The ABCs of Surviving the Business World

Many of you will be moving into the business world soon, either through jobs or internships. The Wall Street Journal recently published a (semi) humorous look at the ABCs of business. We have copied the first three letters of the alphabet here, but there are 23 more you can view through the link above.

The New ABCs of Business

By STANLEY BING Updated April 11, 2014 11:43 p.m. ET

Administrative assistant is the servant and master of senior management. Though all the trappings of everyday work are there—the computer, the phone bank, the piles of incoming and outgoing paper—the real function of the job is to grant or block access. More than any other player in the infrastructure, AAs are both high and low. They feel this status acutely. Treat them as the power brokers they are, and they will sometimes respond in kind. Treat them as functionaries, and you will slowly be expunged from the face of the planet.
Agenda is either the formal rundown of a meeting, luncheon or long weekend in Scottsdale with 300 drunk sales managers or a hidden, dark thing, secret to all but a few. Written agendas are fine, as they go, but people who rely on them too much can be boring. The really interesting stuff takes place in the hidden agenda—a complicated amalgam of needs, demands and dreams that make all conversations, even in business, human.
Anger can be good for you: Those who are never infuriated aren’t paying attention. But an excess of anger demonstrates bad self-control.
A**-covering is a craft, not an art. There’s nothing pretty about it. Make a habit of documenting situations that have a scent of peril about them. Copy the lawyers. Don’t apologize for anything. Apologies are the antithesis of ass-covering.
Breakfast is a low-risk start to a high-risk day, though primarily a marvelous opportunity to have free bacon. The real agenda of the breakfast is friendship. Only hard-bellied moguls have breakfast with people they don’t like.
Business is what we all do for a living. Running a gas station is business. Selling lemonade on the street is business. Writing for an online publisher that pays a penny a word is not business. It’s stupid.
Capitalism is an economic system in which the means of production are owned by private individuals and corporations (and their stockholders). These relatively few individuals share in “profits” and employ the majority of citizens, retaining their services for “wages.” Profits seem to mount a lot faster than wages. Thus, capitalism appears to come most highly recommended by those at the top.
Competition is a pain in the neck. The entire drift of American business is a slow slide to consolidation. That effort will never be entirely successful, though.
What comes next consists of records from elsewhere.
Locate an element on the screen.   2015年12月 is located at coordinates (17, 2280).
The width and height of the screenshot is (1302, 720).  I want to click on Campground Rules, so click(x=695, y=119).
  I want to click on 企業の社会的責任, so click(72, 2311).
So in the end there will be 10 or 12 massive, government-sized conglomerates determined to wipe each other from the face of the Earth.
Content is a fancy piece of terminology for movies, television, plays, videogames, books, magazines, newspapers or any other form of news, information or entertainment that people consume with any of their sensory organs other than their taste buds. Soup, for example, is not content. But a video of soup is.
Cost cutters do a lot of things under various euphemistic names, but what they really do is fire people.
Cubicle is a tiny space imposed on powerless workers to take away their individuality and crush them into the role of anonymous cog in a machine run by somebody, somewhere who has access to a door behind which they can take a nap or eat their lunch in peace.